LUNGSTRUM, District Judge.

This case arises out of an agreement between plaintiff First Specialty Insurance Corporation and defendant NAIS, Inc. relating to the administration of an insurance program and a related personal guaranty by defendant Scott A. Wolf. The matter is presently before the court on Plaintiffs Motion for Summary Judgment (doc. # 39). Therein, First Specialty contends that it is entitled to summary judgment on its breach of contract claim because NAIS has failed to make premium payments to First Specialty and that it is also entitled to summary judgment on its claim to enforce Mr. Wolfs personal guaranty. NAIS does not dispute that it failed to make premium payments as required under its agreement with First Specialty, and therefore the court will grant First Specialty’s motion for summary judgment on the issue of liability on its breach of contract claim. The court will, however, deny the motion with respect to the amount of damages on that claim, there being a genuine issue of material fact on that issue. The court will also deny the motion with respect to enforcement of Mr. Wolfs personal guaranty, there also being a genuine issue of material fact as to whether it is unenforceable because of a lack of consideration.

STATEMENT OF MATERIAL FACTS 1

First Specialty is an insurance company. NAIS is an insurance agency in the business of marketing, selling, underwriting, and administering insurance primarily for small inn and bed and breakfast businesses. Mr. Wolf is one of the principal *1096 owners, operators, and the president of NAIS.

On or about May 19, 2004, First Specialty entered into an “Operating Agreement” with NAIS, Inc. ffis/a James W. Wolf Bonds & Insurance, Inc. d/b/a Innkeepers Agency. 2 Pursuant to the Operating Agreement, NAIS was appointed to serve as agent for First Specialty to develop, market, sell, underwrite, and administer an insurance program for a niche known as the innkeeper industry throughout the United States under terms specified within the Operating Agreement (the “Innkeeper Program”). Pursuant to the Operating Agreement, NAIS was to develop and market the Innkeeper Program and, among other things, collect premiums from insureds. NAIS was then responsible to remit net premiums to First Specialty.

On a monthly basis beginning in July of 2004, First Specialty billed NAIS for the premium amounts due and owing to First Specialty. During the first ten months of the program, NAIS complied with paying First Specialty the premium amounts owed under the Operating Agreement. Thereafter, with the exception of sporadic payments, NAIS has not paid First Specialty the amounts due and owing under the Operating Agreement. Thus, it is uncon-troverted that NAIS has breached the Operating Agreement. The parties do, however, dispute the amount due and owing to First Specialty. According to affidavits and records provided by First Specialty, NAIS is in default in an amount equaling $1,299,983. On the other hand, NAIS submitted an affidavit from Mr. Wolf in which he controverts that amount, stating the amount of net premiums NAIS still owes First Specialty is only $836,794.44.
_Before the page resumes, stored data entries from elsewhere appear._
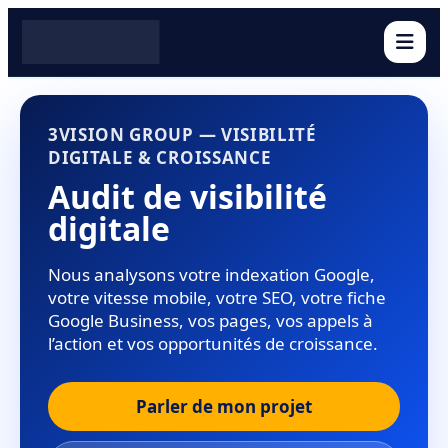
Ouvr
3VISION GROUP — VISIBILITÉ
DIGITALE & CROISSANCE
Audit de visibilité
digitale
Nous analysons votre indexation Google,
votre vitesse mobile, votre SEO, votre fiche
Google Business, vos pages, vos appels à
l’action et vos opportunités de croissance.
Parler de mon projet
The Operating Agreement required NAIS to establish an escrow account and it is uncontroverted that NAIS initially failed to establish that account. The nature of this account arose from NAIS’s commission structure. Under the Operating Agreement, NAIS was entitled to a minimum commission of 18% of the total written premium, which NAIS was presumably entitled to retain from the remittance of premiums due to First Specialty. 3 The Operating Agreement also provided that, under certain circumstances, NAIS would be entitled to a provisional commission of 20% or a maximum commission of 22%. The Operating Agreement required NAIS to deposit into an escrow account the difference between the 18% minimum commission and the 20% provisional commission. NAIS did not initially establish this escrow account, but rather established it for the first time ten months into the inception of the Innkeeper Program and one day before First Specialty’s audit of NAIS’s books. According to Mr. Wolf, the failure to establish the account earlier was simply an oversight. A few days after NAIS’s audit, the escrow account was, according to Mr. Wolf, “mistakenly” drained completely of all its assets and never replenished.
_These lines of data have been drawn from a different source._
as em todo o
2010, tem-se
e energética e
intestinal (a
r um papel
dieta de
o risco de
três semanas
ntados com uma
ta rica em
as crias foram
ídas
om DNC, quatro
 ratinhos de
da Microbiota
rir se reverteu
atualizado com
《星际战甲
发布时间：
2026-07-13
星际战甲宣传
On August 31, 2005, Tina Wolff and Lee Tenold, two employees of First Specialty, came to the offices of NAIS and met with Mr. Wolf. On that day, Mr. Wolf executed *1097 ■Amendment No. 3 to the Operating Agreement on behalf of NAIS as president of the corporation. Amendment No. 3 required NAIS to pay First Specialty the retained commission that was supposed to have been maintained in an escrow account up to that point. Amendment No. 3 also revised the underwriting guidelines and the commission agreement, including eliminating NAIS’s obligation to maintain an escrow account. Under Amendment No. 3, NAIS was to pay First Specialty the retained commission in three installments totaling $163,309.28: the first was to have been made on or before September 15, 2005; the second, on or before October 15, 2005; and the third, on or before November 15, 2005.
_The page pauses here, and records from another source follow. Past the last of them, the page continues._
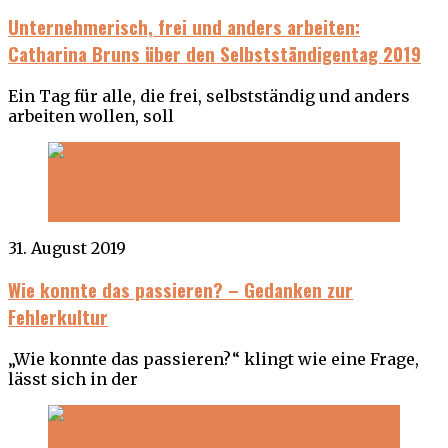
Unternehmerisch, frei und anders arbeiten:
Catharina Bruns über den Selbstständigentag 2019
Ein Tag für alle, die frei, selbstständig und anders
arbeiten wollen, soll
31. August 2019
Wie konnte das passieren? – Gedanken zur
Fehlerkultur
„Wie konnte das passieren?“ klingt wie eine Frage,
lässt sich in der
On that same day, Mr. Wolf also executed a personal guaranty to First Specialty that guaranteed the prompt and full payment of all premium sums owed to First Specialty pursuant to the Operating Agreement. According to Mr. Wolf, neither Tina Wolff nor Lee Tenold told Mr. Wolf before he signed Amendment No. 3 that First Specialty also wanted him to execute a personal guaranty. There was no discussion with them or anyone else with First Specialty about having Mr. Wolf execute a personal guaranty before he executed Amendment No. 3 on behalf of NAIS. According to Mr. Wolfs affidavit, he states that he executed Amendment No. 3, then either Mr. Tenold or Ms. Wolff placed that document in his or her briefcase. After that, one of them presented Mr. Wolf with a personal guaranty and stated that First Specialty would like Mr. Wolf to execute the guaranty “in light of current events.” Neither of them told Mr. Wolf that First Specialty would only be willing to continue the insurance program if Mr. Wolf also executed the personal guaranty. In fact, there was no discussion concerning whether First Specialty would continue the insurance program as consideration for Mr. Wolfs execution of a personal guaranty. Additionally, neither Mr. Tenold nor Ms. Wolff stated that First Specialty would hold off on pursuing any legal remedies under the Operating Agreement if Mr. Wolf would execute a personal guaranty. There also was no discussion concerning whether First Specialty would forbear on pursuing legal remedies under the Operating Agreement as consideration for Mr. Wolfs execution of a personal guaranty.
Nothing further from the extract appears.